Como é belo e gratificante segui-Lo, através do mistério da paixão, morte e ressurreição traduzido na Via-sacra. Ano após ano, a Via-sacra é sempre a mesma, no entanto, ano após ano nenhuma é igual à anterior. Ano após ano, o caminho é sempre o mesmo, no entanto, ano após ano nunca é o mesmo. Fisicamente, ano após ano vamos envelhecendo, no entanto, espiritualmente, ano após ano vamos amadurecendo o caminhar em direcção á graça de Deus.
Atrevo-me a dizer que nestas ilhas de bruma, no meio do azul que nos rodeia, os romeiros são quase como uma espécie de Cavaleiros Templários de outros tempos. Não naquilo que levou à sua extinção, mas sim naquilo que os aproximou do Criador, como por exemplo, a sua divisa que foi extraída do livro dos Salmos: "Non nobis Domine, non nobis, sed nomine Tuo ad gloriam" (Sl. 115,1) que significa " Não a nós, Senhor, não a nós, mas ao teu nome dá glória, por amor da tua benignidade e da tua verdade", onde estão patentes os ensinamos das Sagradas Escrituras sobre a humildade “Humilhai-vos perante o Senhor, e ele vos exaltará." (Tiago 4:10), entre outras passagens bíblicas. Como é gratificante sentirmos que sem Ele nada somos, que sem o Seu apoio nada conseguimos e que sem Ele inserido nas nossas vidas não passaríamos de meras marionetas ou escravos nas mãos dos prazeres mundanos.
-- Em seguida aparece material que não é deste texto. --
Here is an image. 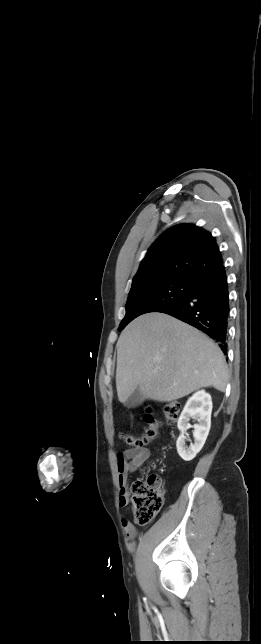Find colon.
Masks as SVG:
<instances>
[{
	"instance_id": "colon-1",
	"label": "colon",
	"mask_w": 261,
	"mask_h": 644,
	"mask_svg": "<svg viewBox=\"0 0 261 644\" xmlns=\"http://www.w3.org/2000/svg\"><path fill=\"white\" fill-rule=\"evenodd\" d=\"M180 408V404L177 401L165 404L163 412L168 423H174L178 419ZM144 421L146 427L141 436L123 434V440L128 446L140 449L158 437L161 426L159 419L152 413L147 412L144 415ZM131 491L135 521L139 524L150 522L163 506L164 490L162 479L155 473L146 474L143 479L133 482Z\"/></svg>"
}]
</instances>
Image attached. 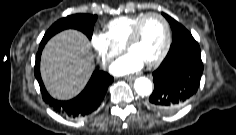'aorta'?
<instances>
[{"instance_id": "1", "label": "aorta", "mask_w": 236, "mask_h": 135, "mask_svg": "<svg viewBox=\"0 0 236 135\" xmlns=\"http://www.w3.org/2000/svg\"><path fill=\"white\" fill-rule=\"evenodd\" d=\"M135 91L140 96H149L152 93V83L147 77H139L134 83Z\"/></svg>"}]
</instances>
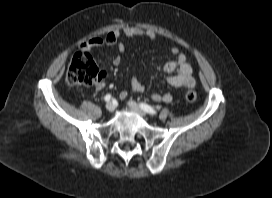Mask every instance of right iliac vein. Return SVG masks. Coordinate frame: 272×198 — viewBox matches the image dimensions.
I'll use <instances>...</instances> for the list:
<instances>
[{"label": "right iliac vein", "mask_w": 272, "mask_h": 198, "mask_svg": "<svg viewBox=\"0 0 272 198\" xmlns=\"http://www.w3.org/2000/svg\"><path fill=\"white\" fill-rule=\"evenodd\" d=\"M106 109H107V111H109V112H113L114 109H115V107H114V105H113L111 102H108V103L106 104Z\"/></svg>", "instance_id": "63e3f726"}]
</instances>
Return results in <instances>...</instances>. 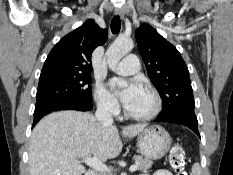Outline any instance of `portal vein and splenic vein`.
<instances>
[{"label": "portal vein and splenic vein", "mask_w": 233, "mask_h": 175, "mask_svg": "<svg viewBox=\"0 0 233 175\" xmlns=\"http://www.w3.org/2000/svg\"><path fill=\"white\" fill-rule=\"evenodd\" d=\"M83 162L97 171L110 172V168H108L105 164H103V162H101V160H99L96 157L85 158L83 159ZM137 168H138V164L136 163L131 165L129 170L130 172H134L137 170Z\"/></svg>", "instance_id": "obj_1"}]
</instances>
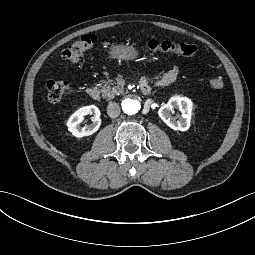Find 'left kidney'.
Masks as SVG:
<instances>
[{"instance_id":"1","label":"left kidney","mask_w":255,"mask_h":255,"mask_svg":"<svg viewBox=\"0 0 255 255\" xmlns=\"http://www.w3.org/2000/svg\"><path fill=\"white\" fill-rule=\"evenodd\" d=\"M174 109L181 112V115L173 117ZM192 111L191 101L187 98L173 97L167 104H164L158 111L159 117L173 130L187 131L190 127V116Z\"/></svg>"}]
</instances>
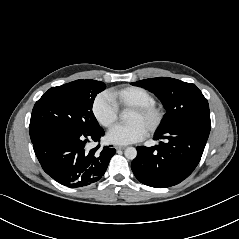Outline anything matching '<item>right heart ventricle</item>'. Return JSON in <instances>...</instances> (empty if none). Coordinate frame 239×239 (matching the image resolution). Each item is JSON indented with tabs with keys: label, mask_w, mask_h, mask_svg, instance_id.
I'll list each match as a JSON object with an SVG mask.
<instances>
[{
	"label": "right heart ventricle",
	"mask_w": 239,
	"mask_h": 239,
	"mask_svg": "<svg viewBox=\"0 0 239 239\" xmlns=\"http://www.w3.org/2000/svg\"><path fill=\"white\" fill-rule=\"evenodd\" d=\"M108 95L115 105L121 109L155 104V97L148 90L137 86L110 91Z\"/></svg>",
	"instance_id": "1"
}]
</instances>
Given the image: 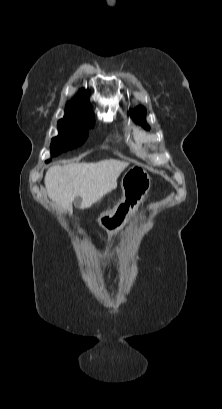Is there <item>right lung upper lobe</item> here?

Caminhamos contemplando-O assim como todas as suas obras, mesmo aquelas que apenas a alma se apercebe. Contemplamo-Lo caminhando nas contas do terço e quando rezamos com docilidade, algures (neste mundo ou no outro) acontece um milagre. É nesta docilidade que reside o mistério da ligação do homem com Deus, isto é, não é na quantidade de terços ou rosários que fazem com que o homem esteja mais perto da salvação divina. Não é no recitar ave-marias e pais-nosso como quem quer entrar no livro dos recordes, mas é na sua qualidade, ou seja, nessa docilidade perante Deus. Inúmeras vezes, quanto mais queremos ser humildes perante o Salvador, mais soberbos nos tornam ao ponto de pensarmos que determinada situação aconteceu por causa dos nossos actos ou orações diárias, quando na realidade (e muito possivelmente) bastou o murmúrio da oração por parte de uma criança, mas com sinceridade, docilidade, devoção e muito sentida, para louvar e agradar a Deus.
O romeiro é apenas e tão só um homem que caminha seguindo a Cruz que o precede, lado a lado com a Sagrada Família, contemplando em todos os locais de culto a Sua e Nossa Mãe Maria Santíssima."
Artigo publicado no Jornal "A União" no dia 28 do mês findo.